BitNet’s QAT approach does the opposite. At larger scales, the model has more capacity to adapt to the ternary constraint during training. The 100B result reports performance comparable to LLaMA-3 70B on standard benchmarks (MMLU, HellaSwag, ARC), despite the ternary weights. The performance gap vs FP16, which is visible at small scales, essentially disappears above 70B parameters.
This scaling behavior is what makes the project interesting beyond the current state of the weights. If you can train a 100B model that matches FP16 quality, runs in 15 GB of RAM at reasonable speed, and requires only a competent multi-core CPU to serve, you’ve changed the economics of inference for large models significantly. Serving a 100B BitNet model costs about as much as serving a 7B GGUF model in terms of hardware.
How to Run It Today
For the models that are available, setup is straightforward:
git clone --recursive https://github.com/microsoft/BitNet.git
cd BitNet
pip install -r requirements.txt
cmake -B build -DGGML_NATIVE=OFF
cmake --build build --config Release
# Download and run the 2B model
huggingface-cli download microsoft/bitnet-b1.58-2B4T --local-dir models/bitnet-2b
python setup_env.py -md models/bitnet-2b -q i2_s
./build/bin/llama-cli -m models/bitnet-2b/ggml-model-i2_s.gguf -p "What is the capital of France?" -n 128The i2_s quantization format is the standard 2-bit-per-weight ternary packing used by bitnet.cpp. The conversion step handles the GGUF format specifics. From there it behaves like any llama.cpp-based inference, with the same basic sampling parameters and prompt formatting.
The Larger Point
BitNet is not a drop-in replacement for the existing local LLM ecosystem, because it requires training from scratch and the trained models are still limited in availability. But the underlying result is technically sound in a way that most “run LLMs locally” approaches are not. The multiply-free inference is not a compression trick; it’s a consequence of training models that fundamentally operate differently. The scaling behavior suggests that as more organizations can afford to train at 70B-plus parameter counts, ternary models might become the standard deployment target for edge inference.

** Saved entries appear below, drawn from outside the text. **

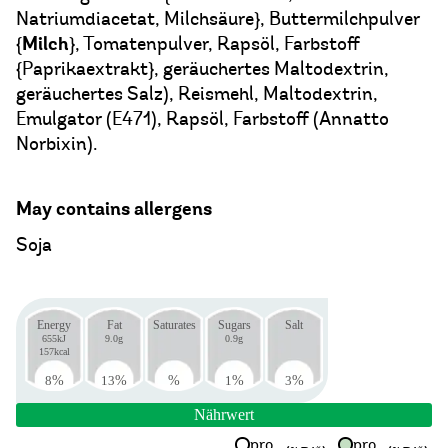
Natriumdiacetat, Milchsäure}, Buttermilchpulver
Milch
{
}, Tomatenpulver, Rapsöl, Farbstoff
{Paprikaextrakt}, geräuchertes Maltodextrin,
geräuchertes Salz), Reismehl, Maltodextrin,
Emulgator (E471), Rapsöl, Farbstoff (Annatto
Norbixin).
May contains allergens
Soja
Energy
Fat
Saturates
Sugars
Salt
655kJ
9.0g
0.9g
157kcal
8
%
13
%
%
1
%
3
%
Nährwert
pro
pro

For now, the 2B and 3B public models are worth running if CPU inference speed matters to you. The RAM requirements are so low that these models are practical on hardware that would struggle with any GGUF alternative, and the speed is competitive with 4-bit quantized models that are several times larger. The 100B benchmark is the headline, but the architecture behind the small models is the part that will matter over time.